═════ Material supplied

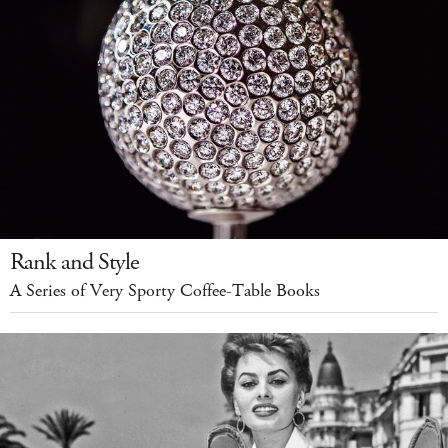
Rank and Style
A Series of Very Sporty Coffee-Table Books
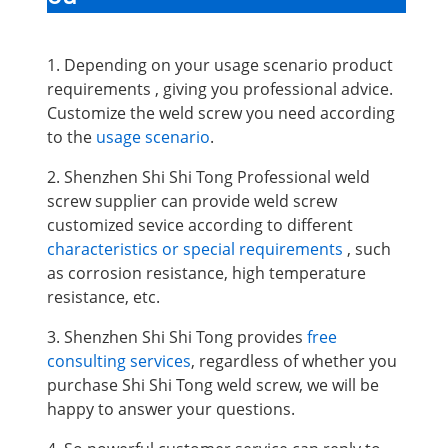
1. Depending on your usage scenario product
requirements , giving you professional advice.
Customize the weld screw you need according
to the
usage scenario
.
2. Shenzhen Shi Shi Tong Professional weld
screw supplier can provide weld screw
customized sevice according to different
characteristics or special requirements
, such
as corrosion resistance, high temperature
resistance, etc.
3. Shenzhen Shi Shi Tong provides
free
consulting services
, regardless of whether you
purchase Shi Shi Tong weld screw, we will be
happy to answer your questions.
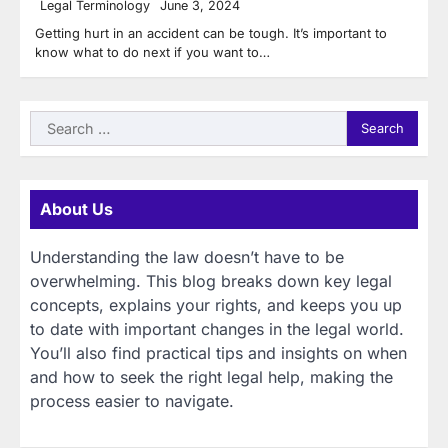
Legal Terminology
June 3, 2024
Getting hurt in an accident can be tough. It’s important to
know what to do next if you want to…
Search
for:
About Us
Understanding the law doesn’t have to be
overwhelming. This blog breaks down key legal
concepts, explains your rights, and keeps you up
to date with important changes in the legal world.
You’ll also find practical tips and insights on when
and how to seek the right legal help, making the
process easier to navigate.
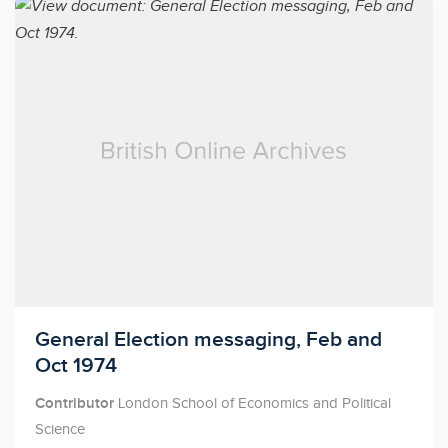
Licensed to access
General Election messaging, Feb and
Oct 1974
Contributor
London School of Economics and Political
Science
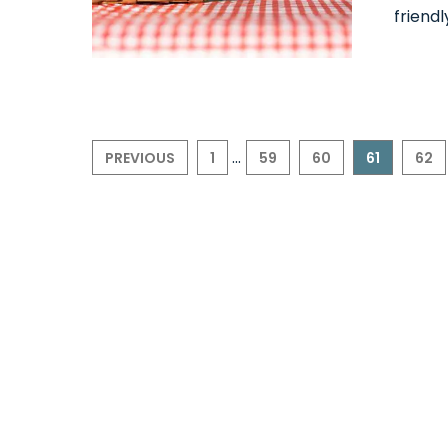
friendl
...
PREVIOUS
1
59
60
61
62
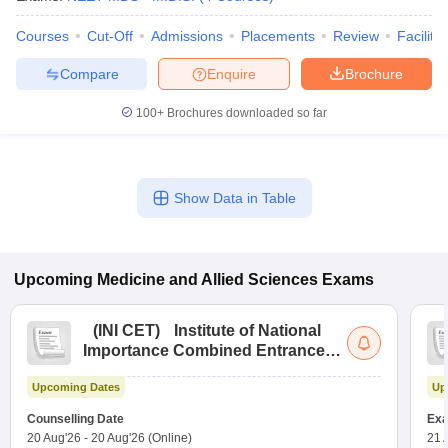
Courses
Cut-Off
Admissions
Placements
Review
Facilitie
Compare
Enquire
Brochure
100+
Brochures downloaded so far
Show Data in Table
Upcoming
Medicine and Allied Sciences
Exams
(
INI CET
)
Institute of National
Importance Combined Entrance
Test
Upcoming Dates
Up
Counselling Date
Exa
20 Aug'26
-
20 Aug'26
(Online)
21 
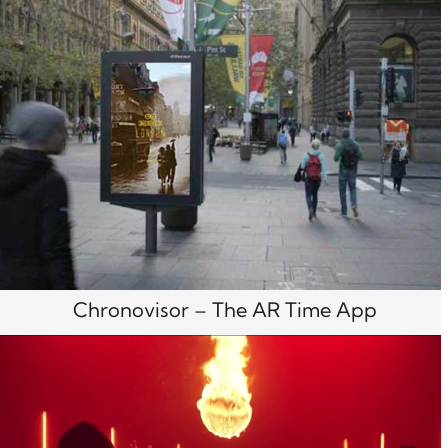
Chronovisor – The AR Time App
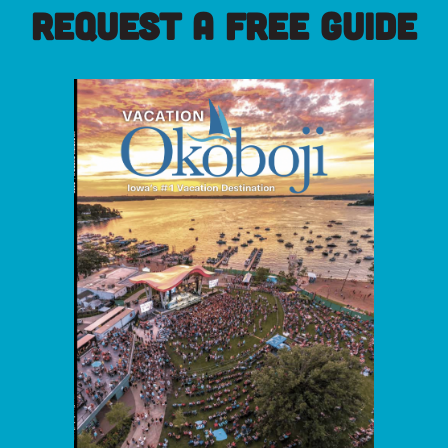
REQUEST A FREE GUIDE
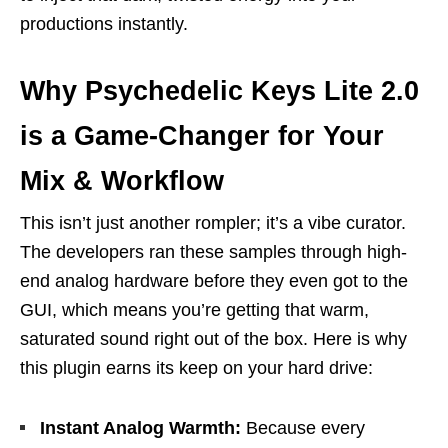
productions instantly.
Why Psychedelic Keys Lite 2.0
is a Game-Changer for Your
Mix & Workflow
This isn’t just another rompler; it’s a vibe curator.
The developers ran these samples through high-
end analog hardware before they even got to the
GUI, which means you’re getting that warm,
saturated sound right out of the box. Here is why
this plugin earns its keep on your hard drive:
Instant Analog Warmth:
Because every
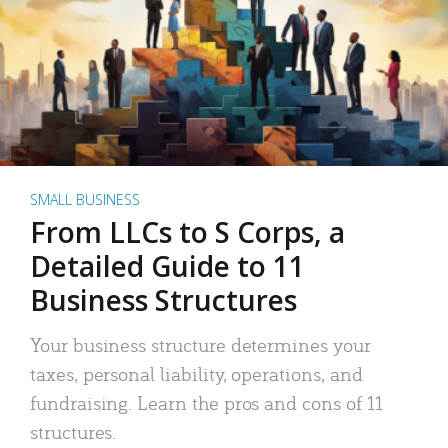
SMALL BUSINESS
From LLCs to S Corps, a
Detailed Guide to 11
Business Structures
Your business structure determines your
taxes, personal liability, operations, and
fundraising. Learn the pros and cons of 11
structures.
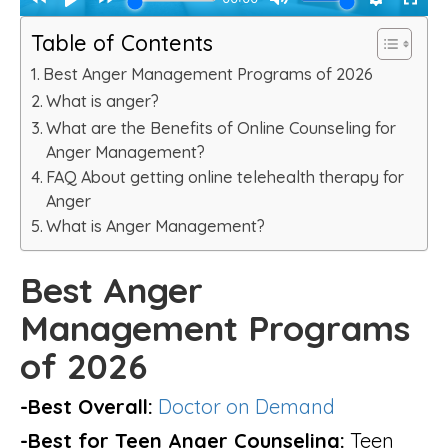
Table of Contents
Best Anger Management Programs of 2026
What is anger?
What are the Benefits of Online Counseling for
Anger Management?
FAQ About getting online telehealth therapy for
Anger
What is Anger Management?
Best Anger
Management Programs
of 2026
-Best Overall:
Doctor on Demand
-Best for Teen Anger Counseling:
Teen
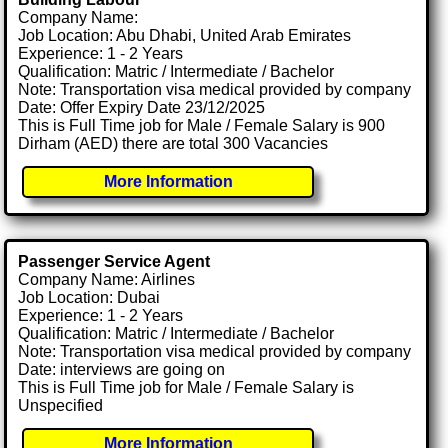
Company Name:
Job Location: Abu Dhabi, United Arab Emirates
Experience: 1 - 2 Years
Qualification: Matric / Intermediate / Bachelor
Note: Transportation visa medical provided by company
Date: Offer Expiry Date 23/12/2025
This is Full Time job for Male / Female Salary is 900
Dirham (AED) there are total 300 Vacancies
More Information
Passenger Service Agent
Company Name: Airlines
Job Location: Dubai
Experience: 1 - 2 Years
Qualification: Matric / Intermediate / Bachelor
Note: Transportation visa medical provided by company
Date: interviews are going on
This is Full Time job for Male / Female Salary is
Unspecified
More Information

══════════

### Problem details
Search the entries above for the word "Shenzhen" and copy each line where it appears.

### Answer to this task
2. Shenzhen Shi Shi Tong Professional weld
3. Shenzhen Shi Shi Tong provides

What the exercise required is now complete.